Early-Childhood Brain Injuries Can Have Long-Term Effects

Children who suffer brain injuries in early childhood can experience lingering effects for at least 10 years, according to a study published in the February issue of Pediatrics.

Given that roughly one in 30 children suffers a traumatic brain injury, or TBI, by age 16, these findings could end up having an impact on athletics for children in the early grades.

The study is a follow-up to previous research that investigated the effects of TBIs in children for five years after the injury. In that study, children who had suffered TBIs were at “elevated risk of poor outcomes,” especially if they had endured severe TBIs.

Of the 96 children (from Melbourne, Australia) in the original study who had suffered TBIs between the ages of 2 and 7, 40 agreed to participate in this follow-up. Seven of the 40 had mild TBIs, 20 of them had moderate TBIs, and the other 13 experienced severe TBIs. Sixteen of the 32 healthy children in the control group from the original study also participated in this new research.

Much like the previous findings, young children who suffered severe TBIs suffered the most severe deficits, even years after the injury. Overall, their mean IQ scores were lower by 18 to 26 points 10 years after their brain injuries.

This suggests that “serious TBI in early childhood results in global and persisting intellectual deficits,” the researchers write.

Adults and school-age children, on the other hand, tend to return to their original IQ levels after suffering a TBI.

According to the study, children with mild TBIs, such as concussions, appeared to eventually rebound to their original levels of functioning, too.

The researchers determined that, no matter the severity of the injury, recovery appeared to plateau in the five- to 10-year range.

The children with severe TBIs may never catch up to their peers (as demonstrated by their lower IQ scores), but the gap doesn’t appear to widen further, either, the researchers conclude.

—Bryan Toporek


12 Education Issues to Watch in 2012

What policies have the biggest potential to drive changes in education in the states in 2012?
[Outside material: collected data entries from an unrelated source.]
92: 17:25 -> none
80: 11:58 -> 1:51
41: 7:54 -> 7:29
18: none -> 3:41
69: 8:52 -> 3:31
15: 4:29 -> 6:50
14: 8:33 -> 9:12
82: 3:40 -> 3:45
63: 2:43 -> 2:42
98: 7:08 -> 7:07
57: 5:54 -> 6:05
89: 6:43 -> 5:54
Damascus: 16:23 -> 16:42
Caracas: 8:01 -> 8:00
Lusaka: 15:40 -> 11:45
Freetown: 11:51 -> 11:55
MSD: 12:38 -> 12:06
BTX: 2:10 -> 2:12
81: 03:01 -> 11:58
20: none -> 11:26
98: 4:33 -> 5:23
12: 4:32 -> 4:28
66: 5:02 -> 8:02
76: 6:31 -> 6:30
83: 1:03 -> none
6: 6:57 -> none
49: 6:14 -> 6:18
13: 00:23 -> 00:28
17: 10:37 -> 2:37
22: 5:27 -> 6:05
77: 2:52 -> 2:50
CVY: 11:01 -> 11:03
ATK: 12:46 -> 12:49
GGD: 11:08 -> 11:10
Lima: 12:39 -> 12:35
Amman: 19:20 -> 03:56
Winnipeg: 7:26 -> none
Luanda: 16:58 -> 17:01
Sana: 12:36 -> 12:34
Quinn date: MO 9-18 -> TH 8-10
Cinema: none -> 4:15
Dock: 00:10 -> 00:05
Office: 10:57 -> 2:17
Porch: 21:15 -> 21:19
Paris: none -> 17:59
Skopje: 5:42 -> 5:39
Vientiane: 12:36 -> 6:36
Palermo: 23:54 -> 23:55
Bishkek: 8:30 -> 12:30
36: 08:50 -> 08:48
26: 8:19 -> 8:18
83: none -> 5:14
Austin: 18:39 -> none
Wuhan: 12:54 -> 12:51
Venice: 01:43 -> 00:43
The Education Commission of the States, a nonpartisan research organization, has put out its predictions. It sees state officials focusing on prekindergarten-through-3rd grade instruction, strategies to figure out ways to make the best use of limited funding, and “blended learning"—or combining online and face-to-face instruction—among other topics.

The ECS’ forecast, “12 for 2012,” is not meant as an exhaustive list of hot topics, the organization explains. It’s instead meant to “stimulate thinking around how best to craft the ‘2.0' of powerful policy across the states,” based on the organization’s read on current trends and research, the authors of the report say.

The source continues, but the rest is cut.